DATA SUPPLIED below:

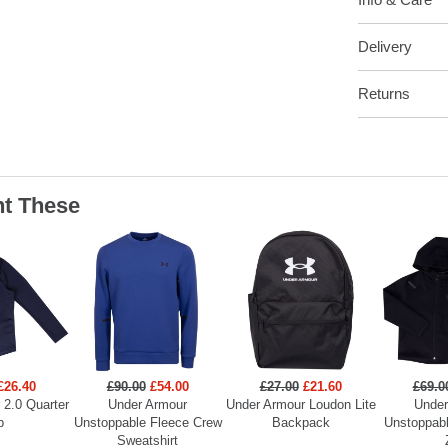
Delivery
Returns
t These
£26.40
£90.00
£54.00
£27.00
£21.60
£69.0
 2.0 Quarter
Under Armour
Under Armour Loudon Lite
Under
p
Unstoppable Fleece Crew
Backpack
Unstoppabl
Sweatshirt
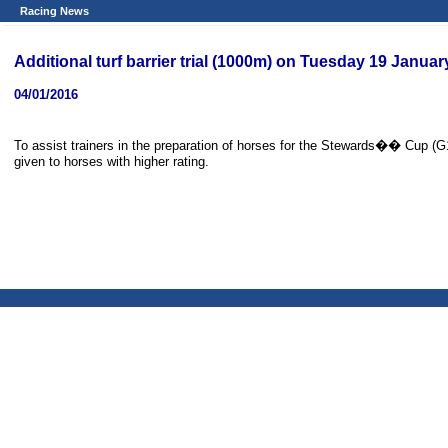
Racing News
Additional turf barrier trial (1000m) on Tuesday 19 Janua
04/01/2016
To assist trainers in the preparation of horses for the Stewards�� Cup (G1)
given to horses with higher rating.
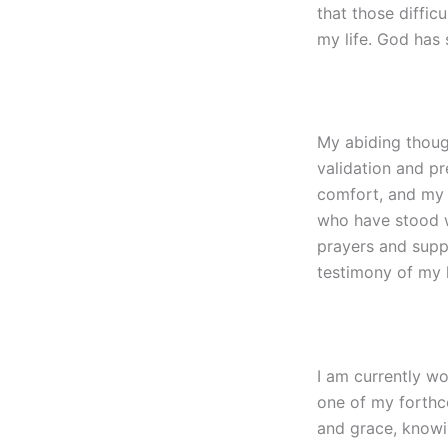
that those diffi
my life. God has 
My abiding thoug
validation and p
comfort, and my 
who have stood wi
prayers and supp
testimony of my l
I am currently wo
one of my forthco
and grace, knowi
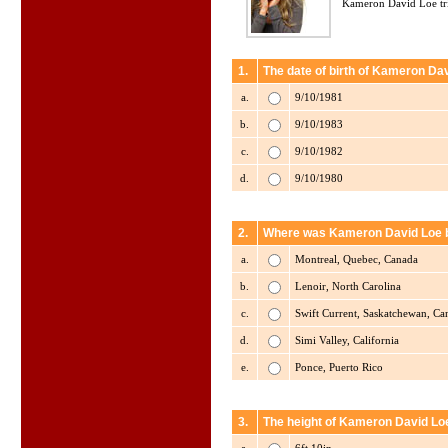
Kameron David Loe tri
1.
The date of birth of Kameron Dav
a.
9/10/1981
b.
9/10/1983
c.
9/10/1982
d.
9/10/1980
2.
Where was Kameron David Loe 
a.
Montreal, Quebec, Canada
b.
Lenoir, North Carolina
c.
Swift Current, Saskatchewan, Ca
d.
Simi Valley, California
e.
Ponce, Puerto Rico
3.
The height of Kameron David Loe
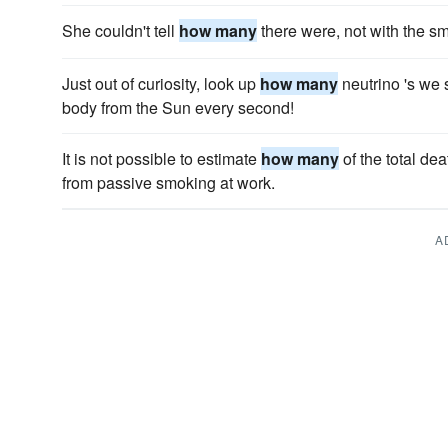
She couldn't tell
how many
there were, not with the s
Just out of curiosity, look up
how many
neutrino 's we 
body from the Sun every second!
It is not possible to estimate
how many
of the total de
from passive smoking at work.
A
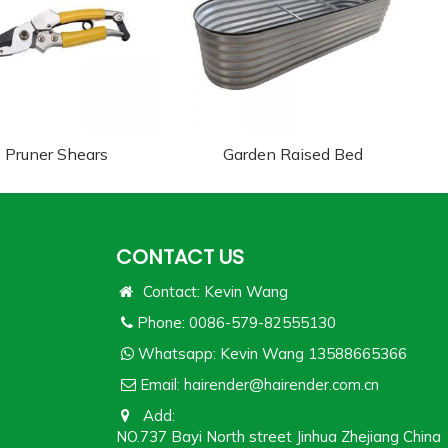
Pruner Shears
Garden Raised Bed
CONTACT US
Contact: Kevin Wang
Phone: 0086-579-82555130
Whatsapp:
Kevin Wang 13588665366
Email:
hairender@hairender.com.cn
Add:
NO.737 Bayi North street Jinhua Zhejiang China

End of DATA SUPPLIED.

-- TASK DIRECTIONS --
Please copy out the entries above exactly as they appear, but skip their images.

-- RESPONSE --
Delivery
Returns
t These
£26.40
£90.00
£54.00
£27.00
£21.60
£69.0
 2.0 Quarter
Under Armour
Under Armour Loudon Lite
Under
p
Unstoppable Fleece Crew
Backpack
Unstoppabl
Sweatshirt
Racing News
Additional turf barrier trial (1000m) on Tuesday 19 Janua
04/01/2016
To assist trainers in the preparation of horses for the Stewards�� Cup (G1)
given to horses with higher rating.
that those diffi
my life. God has 
My abiding thoug
validation and p
comfort, and my 
who have stood wi
prayers and supp
testimony of my l
I am currently wo
one of my forthco
and grace, knowi
Kameron David Loe tri
1.
The date of birth of Kameron Dav
a.
9/10/1981
b.
9/10/1983
c.
9/10/1982
d.
9/10/1980
2.
Where was Kameron David Loe 
a.
Montreal, Quebec, Canada
b.
Lenoir, North Carolina
c.
Swift Current, Saskatchewan, Ca
d.
Simi Valley, California
e.
Ponce, Puerto Rico
3.
The height of Kameron David Loe
She couldn't tell
how many
there were, not with the s
Just out of curiosity, look up
how many
neutrino 's we 
body from the Sun every second!
It is not possible to estimate
how many
of the total de
from passive smoking at work.
A
Pruner Shears
Garden Raised Bed
CONTACT US
Contact: Kevin Wang
Phone: 0086-579-82555130
Whatsapp:
Kevin Wang 13588665366
Email:
hairender@hairender.com.cn
Add:
NO.737 Bayi North street Jinhua Zhejiang China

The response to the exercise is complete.